3.1.7. Dense Subgraph with Sparse Cut

Miyauchi and Kakimura [15] defined a density measure, which aims at finding a subgraph S, such that S is dense internally, but it is sparsely connected to the rest of the graph. In this sense, it kind of “bumps out” of the graph. Therefore, it may better capture a community in a social network, than an approach that focuses purely on the internal density.

To implement the objective, they take two types of edges into account: internal and cut edges. The internal edges are the ones within the subgraph S, while the cut edges are those that have precisely one endpoint in S. With non-negative edge weights, let

w_{i n} (S)

be the total weight of internal edges, and

w_{c u t} (S)

be the total weight of cut edges. With an arbitrary non-negative parameter

α

, they defined the following density measure:

f_{α} (S) = \frac{w_{i n} (S) - α w_{c u t} (S)}{| V (S) |} .

The role of the parameter

α

is to allow controlling the relative importance of the two aspects: internal density vs. sparse cut to the rest of the graph.
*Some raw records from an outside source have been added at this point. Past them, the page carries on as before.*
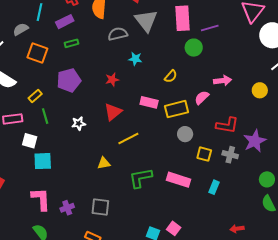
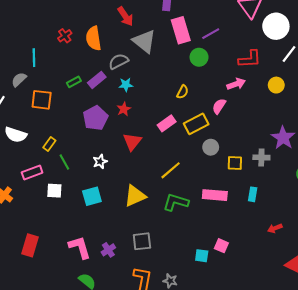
purple rectangle: (65, 22) -> (97, 80), moved
cyan star: (135, 59) -> (126, 85), moved
purple pentagon: (69, 80) -> (95, 118), moved
pink rectangle: (149, 102) -> (167, 123), turned -36
red L-shape: (227, 125) -> (250, 59), moved
yellow line: (128, 138) -> (171, 170), moved
cyan square: (43, 161) -> (92, 196), moved
yellow triangle: (104, 163) -> (135, 196), size x1.6
green L-shape: (140, 178) -> (176, 202), turned 40
red arrow: (237, 229) -> (275, 228), moved

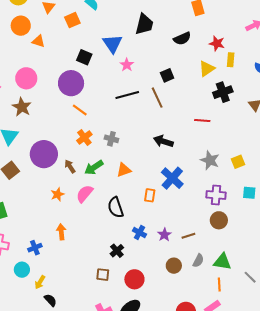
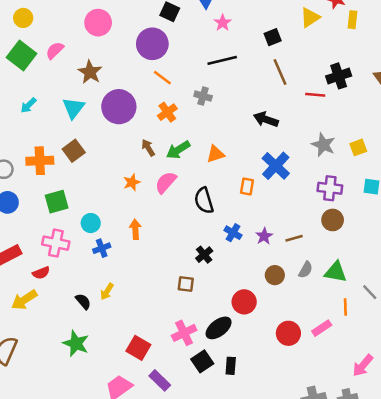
yellow triangle: (207, 69) -> (310, 17), moved
pink circle: (26, 78) -> (98, 23), moved
black cross: (223, 92) -> (339, 76), moved
brown line: (157, 98) -> (280, 72), moved
gray cross: (111, 139) -> (203, 96), moved
purple circle: (44, 154) -> (119, 107), moved
cyan circle: (22, 270) -> (91, 223), moved
red circle: (134, 279) -> (244, 302), moved
orange line: (219, 285) -> (345, 307), moved
black semicircle: (50, 300) -> (83, 301), moved

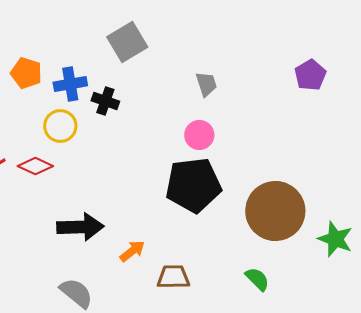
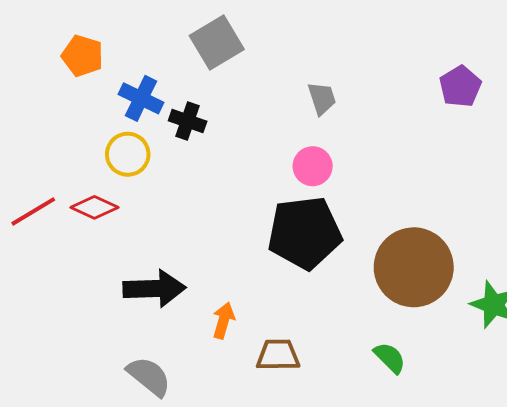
orange pentagon: (26, 73) -> (82, 56), moved
blue cross: (70, 84) -> (141, 98), turned 36
orange arrow: (132, 251) -> (223, 321), turned -36

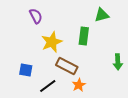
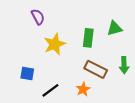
green triangle: (102, 15) -> (115, 28), moved
brown rectangle: (67, 66) -> (96, 69), moved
The main result of Miyauchi and Kakimura [15] is that a subgraph S that maximizes

f_{α} (S)

can be found in polynomial time for any

α

. It is particularly interesting that some closely related problems are NP-hard. An example is the sparsest cut problem, which aims at minimizing the value of

w_{c u t} (S) / | V (S) |

for

| V (S) | \leq | V (G) | / 2

. Note that, if

α

is so large that

w_{i n} (S) ≪ α w_{c u t} (S)

, then, with the maximizing S, the value of

- f_{α} (S) / α

is close to the sparsest cut value.

The authors also presented a nearly linear time approximation algorithm for the problem.
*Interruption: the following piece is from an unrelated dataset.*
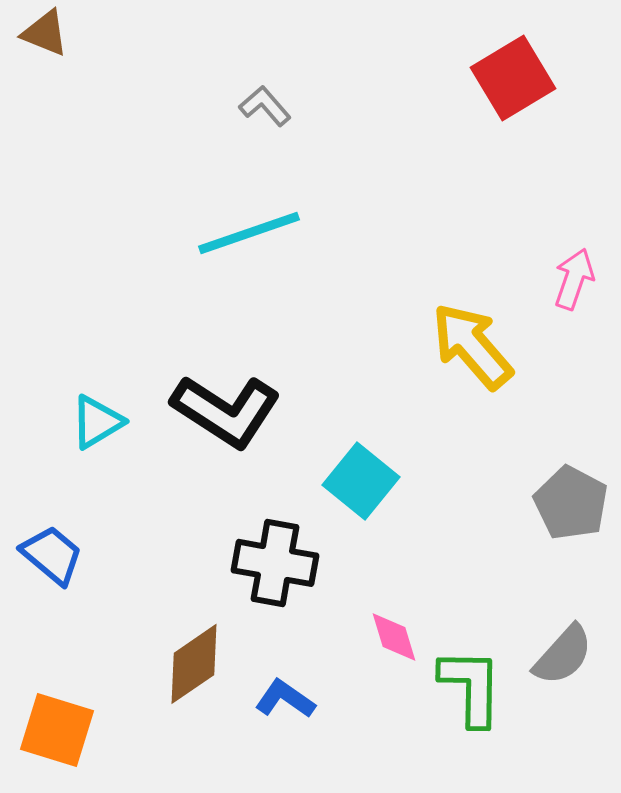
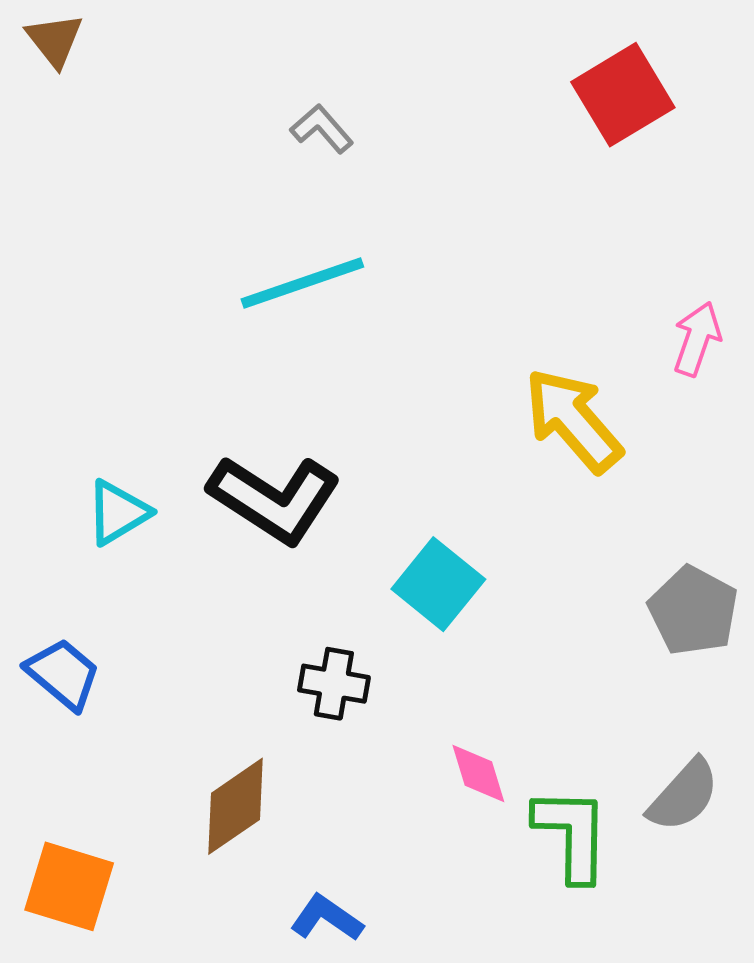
brown triangle: (45, 33) -> (55, 40), turned 30
black cross: (275, 563) -> (334, 684), size x0.7
blue L-shape: (285, 699) -> (327, 918), moved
3.1.8. Subgraph with Maximum Edge-Connectivity

The edge-connectivity of a graph is the minimum number of edges that need to be deleted in order to disconnect it, it is denoted by

λ (G)

. Since we only deal here with edge-connectivity (and not vertex connectivity), we call it simply connectivity. We call a graph k-connected if its connectivity is k, i.e.,

λ (G) = k

. This also means the graph has a cut (a set of disconnecting edges) of size k, but no smaller cut. There are many results about graph connectivity. In particular, it can be computed in polynomial time, and a corresponding minimum cut can also be found in polynomial time (see, e.g., Nagamochi and Ibaraki [16]).

Here, we only focus on connectivity as a density measure. It is intuitive that a graph with high connectivity cannot be too sparse. For example, if it is k-connected, then each degree must be at least k, since otherwise a node could be separated from the rest by less than k edges. The converse, however, is not true: if every degree is

\geq k

, it alone may not make the graph k-connected (not even connected).
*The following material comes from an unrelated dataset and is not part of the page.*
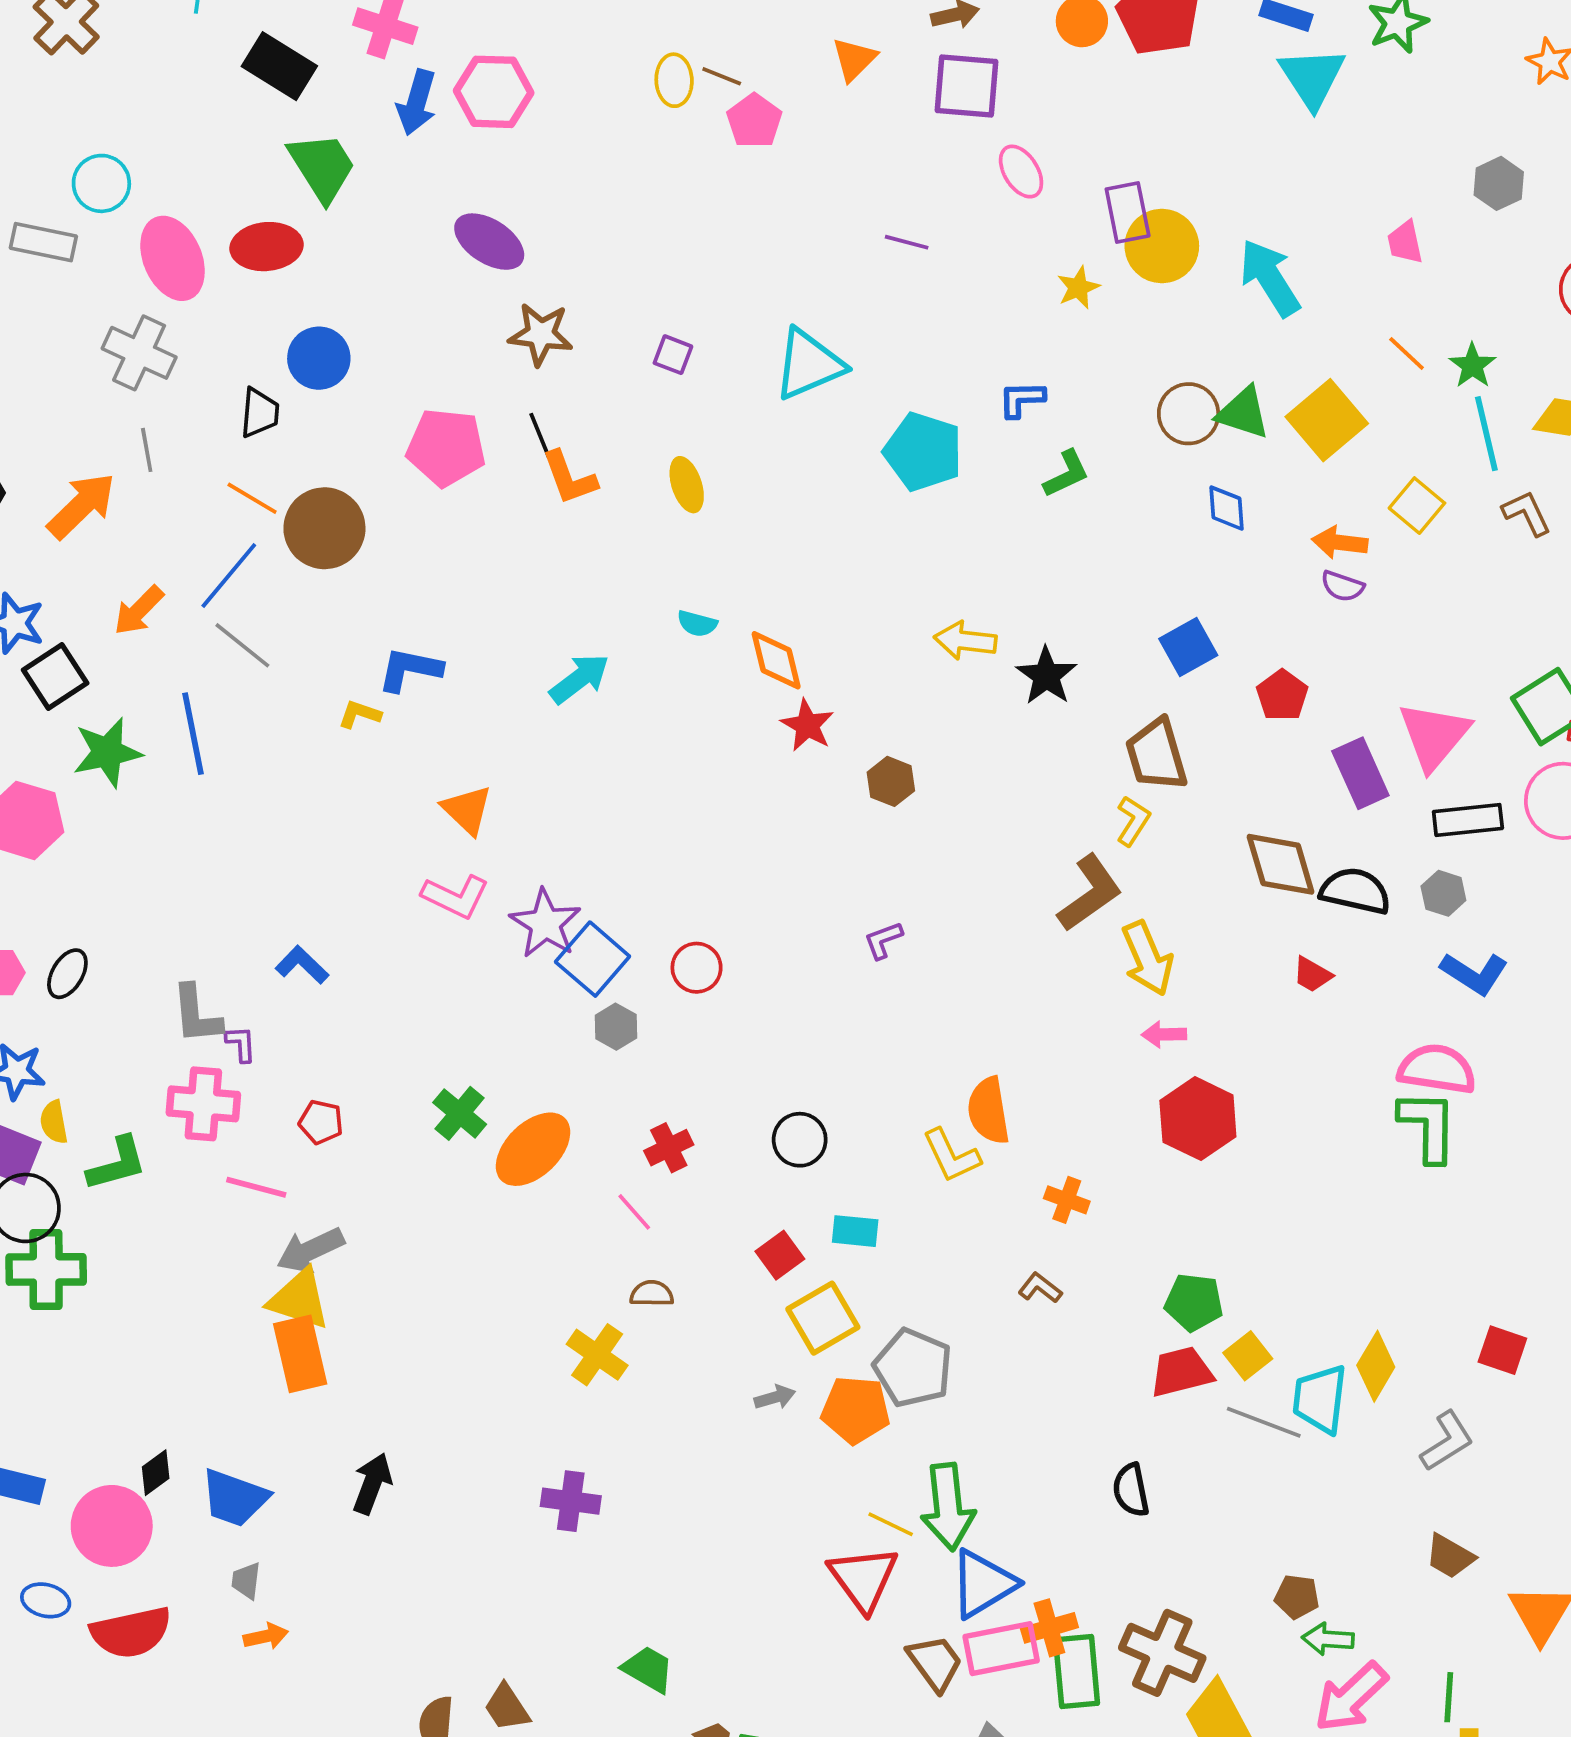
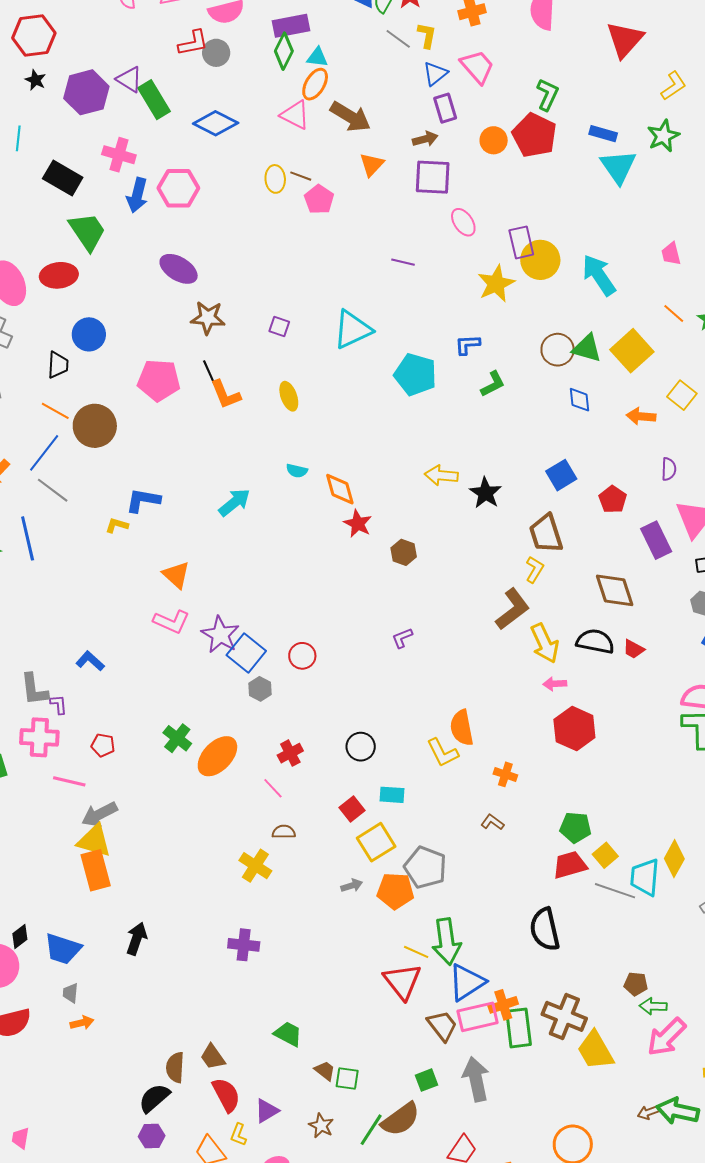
yellow star: (1078, 288) -> (496, 284), size x1.6
purple semicircle: (1342, 586) -> (669, 469), moved, turned -105
black semicircle: (1355, 891) -> (595, 641), moved
black semicircle: (1131, 1490) -> (545, 929), size x1.5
It is reasonable to capture a highly connected community by a subgraph with high connectivity. Therefore, we consider the task of finding a subgraph that has the highest possible connectivity among all subgraphs of the given input graph. This and related questions were investigated by Matula [17]. Here, we outline a simple algorithm to find a subgraph with the highest connectivity, assuming that a subroutine is available to find a minimum cut in any given graph. It is interesting that, while it may first appear hard to find the most connected subgraph among exponentially many subgraphs, the problem actually has a simple polynomial-time algorithm, once we can use a minimum cut finding subroutine.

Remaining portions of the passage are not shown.